Aunque verdaderas, estas dos fundamentaciones de la paradoja entre voto e interés propio se quedan cortas si no incluimos una reflexión sobre otros aspectos de la subjetividad. Fue Freud en su escrito sobre la psicología de las masas el que esclareció el fenómeno identificatorio con un líder o con un ideal como la causa de los fenómenos de masas. Esto lo conoce bien la política y lo utiliza concienzudamente para alcanzar sus objetivos. Pero la fascinación con el líder o la adhesión a un ideal no es causa suficiente como para realizar actos contra sí mismo. No basta esto para comprender el compromiso del pueblo alemán con el nazismo o el suicidio colectivo en Guyana en 1978.

Es posible que para explicar estos fenómenos haya que tener en cuenta que, junto a la identificación, también opera una pulsión de muerte, un impulso inconsciente que lleva al sujeto a realizar actos que van en contra sí mismo. Esta pulsión se manifiesta en cosas tan sencillas como la elección de un trabajo que no satisface y hace sufrir, en compartir la vida con otro que resulta insoportable, en la adicción a sustancias o actos que ponen en riesgo la vida, o en el enigma de la anorexia. Y no es suficiente cambiar de trabajo o de pareja, porque probablemente se repetirá aquello de lo que se huye. En todas estas situaciones está presente una satisfacción paradójica: disfrutar allí donde se sufre. De esto nadie quiere saber nada.

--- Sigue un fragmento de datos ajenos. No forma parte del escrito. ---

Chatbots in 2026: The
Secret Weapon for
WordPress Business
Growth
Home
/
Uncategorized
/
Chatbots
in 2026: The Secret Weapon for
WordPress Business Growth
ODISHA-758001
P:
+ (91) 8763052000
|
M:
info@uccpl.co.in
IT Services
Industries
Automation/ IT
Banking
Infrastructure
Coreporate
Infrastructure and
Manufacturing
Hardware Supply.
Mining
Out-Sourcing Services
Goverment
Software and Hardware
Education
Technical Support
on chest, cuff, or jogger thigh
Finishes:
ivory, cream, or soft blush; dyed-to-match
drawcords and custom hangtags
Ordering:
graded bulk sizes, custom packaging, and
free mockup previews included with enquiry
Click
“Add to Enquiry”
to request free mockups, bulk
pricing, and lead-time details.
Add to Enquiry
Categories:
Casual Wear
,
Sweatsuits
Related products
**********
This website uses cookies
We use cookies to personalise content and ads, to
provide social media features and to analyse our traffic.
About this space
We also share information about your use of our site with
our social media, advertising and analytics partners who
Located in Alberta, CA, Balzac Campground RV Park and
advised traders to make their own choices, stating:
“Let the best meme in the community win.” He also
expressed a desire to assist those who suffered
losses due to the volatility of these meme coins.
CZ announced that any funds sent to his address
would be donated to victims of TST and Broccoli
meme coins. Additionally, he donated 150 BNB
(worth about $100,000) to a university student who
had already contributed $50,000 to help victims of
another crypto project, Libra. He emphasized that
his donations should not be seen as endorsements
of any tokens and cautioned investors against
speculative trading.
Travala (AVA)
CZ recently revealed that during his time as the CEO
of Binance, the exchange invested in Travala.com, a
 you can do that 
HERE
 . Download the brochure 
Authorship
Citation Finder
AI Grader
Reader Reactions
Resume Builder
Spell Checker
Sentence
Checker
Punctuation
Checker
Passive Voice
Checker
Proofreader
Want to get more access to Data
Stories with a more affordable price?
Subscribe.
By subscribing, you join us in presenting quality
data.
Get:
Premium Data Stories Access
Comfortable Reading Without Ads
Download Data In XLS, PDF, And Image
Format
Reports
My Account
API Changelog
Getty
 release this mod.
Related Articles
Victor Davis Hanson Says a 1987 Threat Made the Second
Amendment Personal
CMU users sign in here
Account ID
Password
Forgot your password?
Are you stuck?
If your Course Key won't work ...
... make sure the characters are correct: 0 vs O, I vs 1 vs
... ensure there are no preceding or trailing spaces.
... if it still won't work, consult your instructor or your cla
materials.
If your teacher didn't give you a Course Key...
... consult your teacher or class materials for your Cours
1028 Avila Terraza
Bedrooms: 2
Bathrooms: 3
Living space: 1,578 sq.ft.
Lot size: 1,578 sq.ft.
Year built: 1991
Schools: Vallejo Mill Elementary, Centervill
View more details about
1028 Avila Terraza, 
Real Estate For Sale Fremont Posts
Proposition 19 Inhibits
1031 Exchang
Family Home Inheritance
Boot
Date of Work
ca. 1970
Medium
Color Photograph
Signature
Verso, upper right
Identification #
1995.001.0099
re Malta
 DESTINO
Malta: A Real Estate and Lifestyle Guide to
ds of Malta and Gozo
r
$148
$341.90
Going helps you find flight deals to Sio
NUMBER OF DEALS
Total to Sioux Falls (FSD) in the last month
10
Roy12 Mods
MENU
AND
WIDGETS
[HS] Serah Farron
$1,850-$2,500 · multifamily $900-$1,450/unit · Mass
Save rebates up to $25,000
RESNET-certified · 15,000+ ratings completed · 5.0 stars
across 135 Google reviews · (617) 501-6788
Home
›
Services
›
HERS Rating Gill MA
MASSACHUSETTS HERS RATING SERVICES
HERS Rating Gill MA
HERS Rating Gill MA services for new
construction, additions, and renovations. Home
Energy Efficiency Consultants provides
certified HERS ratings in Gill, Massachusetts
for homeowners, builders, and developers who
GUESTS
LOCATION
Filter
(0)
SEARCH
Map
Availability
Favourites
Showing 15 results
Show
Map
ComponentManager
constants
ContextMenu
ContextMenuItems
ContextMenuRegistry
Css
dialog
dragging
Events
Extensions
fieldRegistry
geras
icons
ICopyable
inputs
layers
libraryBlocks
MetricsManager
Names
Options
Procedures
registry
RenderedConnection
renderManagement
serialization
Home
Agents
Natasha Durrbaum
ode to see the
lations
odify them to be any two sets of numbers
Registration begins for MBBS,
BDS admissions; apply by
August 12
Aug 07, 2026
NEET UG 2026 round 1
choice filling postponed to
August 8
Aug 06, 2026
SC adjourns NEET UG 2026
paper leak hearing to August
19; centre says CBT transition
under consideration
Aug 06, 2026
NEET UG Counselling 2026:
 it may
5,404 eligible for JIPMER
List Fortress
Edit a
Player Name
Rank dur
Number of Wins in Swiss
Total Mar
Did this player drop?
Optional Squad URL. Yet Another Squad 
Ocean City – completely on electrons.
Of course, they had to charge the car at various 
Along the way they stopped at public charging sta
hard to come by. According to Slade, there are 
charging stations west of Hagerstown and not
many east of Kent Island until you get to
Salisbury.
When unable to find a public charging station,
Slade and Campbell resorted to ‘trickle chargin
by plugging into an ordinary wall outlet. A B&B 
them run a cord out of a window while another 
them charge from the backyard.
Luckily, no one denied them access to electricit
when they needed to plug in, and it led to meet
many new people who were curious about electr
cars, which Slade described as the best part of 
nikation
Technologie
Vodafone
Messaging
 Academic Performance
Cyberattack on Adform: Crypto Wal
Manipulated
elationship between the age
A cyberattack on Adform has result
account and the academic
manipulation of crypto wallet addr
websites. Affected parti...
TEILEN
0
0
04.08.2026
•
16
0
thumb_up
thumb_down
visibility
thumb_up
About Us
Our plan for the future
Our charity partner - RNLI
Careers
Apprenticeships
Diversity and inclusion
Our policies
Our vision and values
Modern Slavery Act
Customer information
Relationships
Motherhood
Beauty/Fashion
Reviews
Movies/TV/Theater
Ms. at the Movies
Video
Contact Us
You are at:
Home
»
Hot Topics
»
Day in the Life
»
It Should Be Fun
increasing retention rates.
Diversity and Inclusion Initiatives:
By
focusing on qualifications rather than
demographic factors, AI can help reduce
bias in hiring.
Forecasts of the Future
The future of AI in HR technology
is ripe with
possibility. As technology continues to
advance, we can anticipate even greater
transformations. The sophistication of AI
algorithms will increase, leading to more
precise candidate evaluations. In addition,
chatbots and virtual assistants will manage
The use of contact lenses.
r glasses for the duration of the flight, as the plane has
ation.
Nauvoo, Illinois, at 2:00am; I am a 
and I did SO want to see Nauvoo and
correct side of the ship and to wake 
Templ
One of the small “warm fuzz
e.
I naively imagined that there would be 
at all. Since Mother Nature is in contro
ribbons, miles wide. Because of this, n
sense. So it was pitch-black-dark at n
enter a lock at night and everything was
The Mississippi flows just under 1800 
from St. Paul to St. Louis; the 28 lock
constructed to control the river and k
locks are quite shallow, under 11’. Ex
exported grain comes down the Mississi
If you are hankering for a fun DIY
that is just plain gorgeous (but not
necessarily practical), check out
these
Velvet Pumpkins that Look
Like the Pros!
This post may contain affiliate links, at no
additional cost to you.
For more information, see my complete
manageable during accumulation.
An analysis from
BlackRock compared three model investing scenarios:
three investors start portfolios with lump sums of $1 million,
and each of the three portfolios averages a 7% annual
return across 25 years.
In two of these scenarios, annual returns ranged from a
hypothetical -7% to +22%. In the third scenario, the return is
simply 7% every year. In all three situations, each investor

Si hacemos extensivo esto a la política, campo donde también está en juego la subjetividad, se puede entender que alguien elija a un partido que claramente va a atentar contra sus intereses. Un voto ejercido en contra de sí mismo que se disfraza, por ejemplo, con la idea de “cambiar” por estar “cansado” de los actuales gobernantes o que se sostiene en una ideología familiar, transmitida de generación en generación, a pesar de sentirse apresado en ella. Desconocer esto es pensar que se conseguirán más votos del campo popular con solo mejorar la propaganda o la información política. Todo ello es necesario, qué duda cabe, pero no alcanza por sí solo. Desvelar la maniobra destructiva que la alianza entre identificación y pulsión de muerte puede poner en acto, iluminaría lo que encierra un voto contra sí mismo. El hacer caer la inocencia de una posición que se quiere libre a la hora de decidir por lo que considera mejor, evidenciaría la servidumbre voluntaria existente en la ligazón a políticas que hacen daño, tal como ya en el siglo XVI reveló Étienne de La Boétie. A lo mejor de este modo el campo popular sufriría menos decepciones y libraría mejores batallas.